I have mentioned before that I like to spend the extra few bucks and get my serials on DVD. They have usually been cleaned up and sometimes you get special features. You also avoid the situation I have with this serial where you have the first eleven chapters but are missing the last one. Then again, perhaps there only were eleven chapters and Sergeant King really does fall off that cliff and the Nazis get away with it. Wow, that’s a dark twist I never saw coming.

Quick Facts
Released in 1940
Directed by John English and William Witney
Written by Franklin Adreon, Norman Hall, Joseph Poland, Barney Sarecky, and Sol Shor
Starring Allan Lane, Robert Strange, and Robert Kellard

Compound X, a mineral found only in Canada, can cure infantile paralysis, but the Germans discover that mixed with copper sulphate it becomes highly magnetic and is ideal for use in sea mines. It is up to Sergeant King, of the Royal Canadian Mounted Police, to stop the Axis from smuggling the rare mineral out of Canada.
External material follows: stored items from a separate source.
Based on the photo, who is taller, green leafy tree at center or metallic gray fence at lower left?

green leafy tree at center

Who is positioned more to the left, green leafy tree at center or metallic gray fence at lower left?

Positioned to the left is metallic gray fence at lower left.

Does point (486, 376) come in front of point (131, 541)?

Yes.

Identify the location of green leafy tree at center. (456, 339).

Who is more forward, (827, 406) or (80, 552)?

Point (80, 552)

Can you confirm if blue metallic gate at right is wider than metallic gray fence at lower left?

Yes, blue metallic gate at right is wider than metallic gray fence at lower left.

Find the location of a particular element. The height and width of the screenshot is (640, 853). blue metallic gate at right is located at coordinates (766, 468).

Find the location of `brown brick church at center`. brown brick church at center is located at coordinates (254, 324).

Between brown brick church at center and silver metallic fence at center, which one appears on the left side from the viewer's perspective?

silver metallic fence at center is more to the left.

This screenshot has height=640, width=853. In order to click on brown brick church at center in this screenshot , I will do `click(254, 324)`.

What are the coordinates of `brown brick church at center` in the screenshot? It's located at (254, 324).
King of the Royal Mounted is a decent serial and a giant Canadian cliché. It started life as a comic strip in 1935 and was later turned into a series of kids’ books, a feature film, and then a series of serial episodes.

Of all the serials he has directed, apparently William Witney has very few positive memories of King of the Royal Mounted. It had a small budget, he referred to it as pure propaganda, and he didn’t get along with the main actor, Allan Lane. However, despite all of this it is still a pretty good serial. The story moves forward at a measured pace, It has boat chases, some interesting cliff hangers (one of which involves King in a lumber yard, unconscious on a conveyer belt, heading for a giant circular saw), horses, decent fight scenes, and although the propaganda is pretty blatant, it is entertaining, and not as heavy handed as something like the Batman serial.
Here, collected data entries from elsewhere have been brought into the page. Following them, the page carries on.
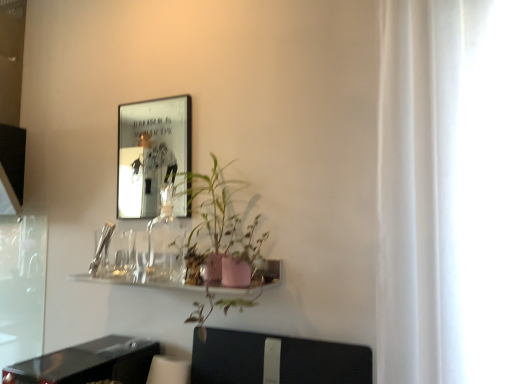 What do you see at coordinates (22, 286) in the screenshot?
I see `transparent glass screen door at left` at bounding box center [22, 286].

This screenshot has height=384, width=512. What do you see at coordinates (220, 245) in the screenshot? I see `pink matte pot at center` at bounding box center [220, 245].

What do you see at coordinates (151, 152) in the screenshot? This screenshot has height=384, width=512. I see `metallic reflective frame at upper left` at bounding box center [151, 152].

What do you see at coordinates (280, 360) in the screenshot?
I see `black plastic swivel chair at lower center` at bounding box center [280, 360].

Locate an element on the screen. transparent glass screen door at left is located at coordinates (22, 286).

Is metallic reflective frame at upper left turned away from pink matte plant pot at center?

metallic reflective frame at upper left is not turned away from pink matte plant pot at center.

Which is more to the right, metallic reflective frame at upper left or pink matte plant pot at center?

pink matte plant pot at center is more to the right.

From the image's perspective, is metallic reflective frame at upper left located above or below pink matte plant pot at center?

Clearly, from the image's perspective, metallic reflective frame at upper left is above pink matte plant pot at center.

Which of these two, black plastic swivel chair at lower center or metallic reflective frame at upper left, is bigger?

Bigger between the two is black plastic swivel chair at lower center.

Considering the positions of points (295, 360) and (153, 162), is point (295, 360) farther from camera compared to point (153, 162)?

That is False.

The width and height of the screenshot is (512, 384). Identify the location of picture frame behind the black plastic swivel chair at lower center. (151, 152).

Is black plastic swivel chair at lower center positioned with its back to metallic reflective frame at upper left?

No.

Can you confirm if transparent glass screen door at left is shorter than metallic reflective frame at upper left?

In fact, transparent glass screen door at left may be taller than metallic reflective frame at upper left.

Could you tell me if transparent glass screen door at left is turned towards metallic reflective frame at upper left?

No, transparent glass screen door at left does not turn towards metallic reflective frame at upper left.

Is point (1, 345) behind point (175, 153)?

No.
What is heavy handed is the amount of Canadiana they decide to try and cram into this serial. It seems as if the writers felt they needed to remind the audience that it was set in Canada. (As if having half the characters Mounties in full uniform wasn’t enough.) Let’s start with the location names: Pine Point, Mackenzie Inlet, Moosehead Inlet, Moosehead Tunnel, Caribou Pitchblende Mine, Beaver Cove, Beaver Junction. (Here on The Back Row’s Weekly Serial Review, we do not stoop to making beaver jokes. However, we do encourage you to make your own.) There are also lumberjacks, a fur trader, and a French Canadian villain whose accent sounds more Italian than French and who wears a toque in the middle of summer. There is also the most impractical bear trap I have ever seen. It involves a large platform, suspended in the air on a pulley system, with spikes sticking out the bottom. Everything is either coming from or being sent to Ottawa. All they seem to be missing is beer, snow, and hockey.
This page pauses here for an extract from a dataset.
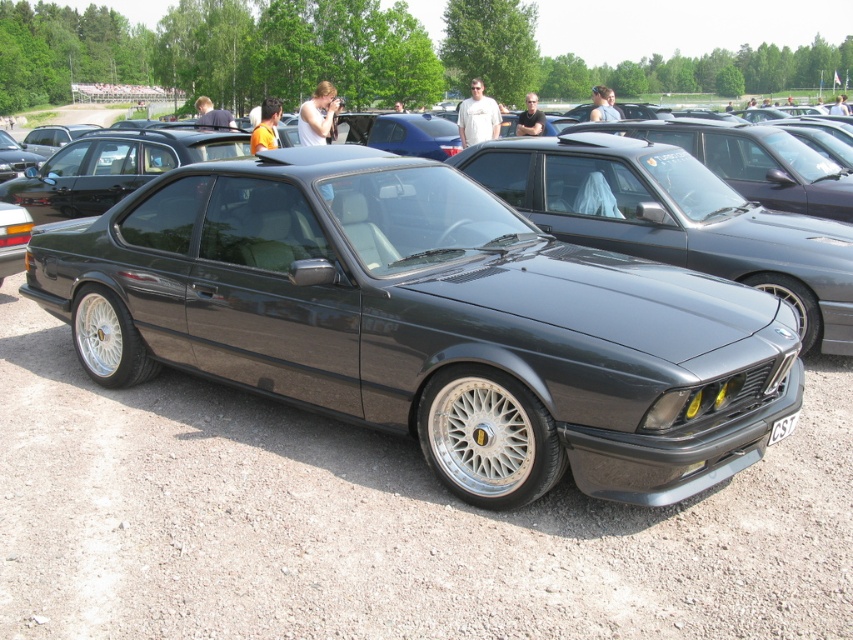 Based on the photo, you are at a car show and see two cars at the center of the image. The metallic gray car at center and the satin black car at center. Which one is positioned to the left?

The metallic gray car at center is positioned to the left of the satin black car at center.

You are a photographer at a car show and need to capture the entire satin black car at center without any obstructions. However, there is a black plastic license plate at center in the way. Based on their positions, can you adjust your camera angle to avoid the license plate while still framing the car?

The black plastic license plate at center is behind the satin black car at center, so you can position the camera to focus on the front or side of the satin black car at center, ensuring the license plate is out of frame or obscured by the car itself.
However, it is the clichés, and cheesy lines like, “I didn’t expect a tea party when I joined the Mounties.” that makes this otherwise ordinary serial fun to watch. (Even without the last chapter.)

Things to watch for
-An underwater fight scene.

The Back Row Weekly Serial Drinking Game
While watching a serial, anytime you or a friend point out a plot hole or inconsistency, take a drink. (Note: Lax safety at a sawmill is not a plot hole. Having the button to turn the giant saw on out in the open, but the button to turn the saw off locked in a panel, is.)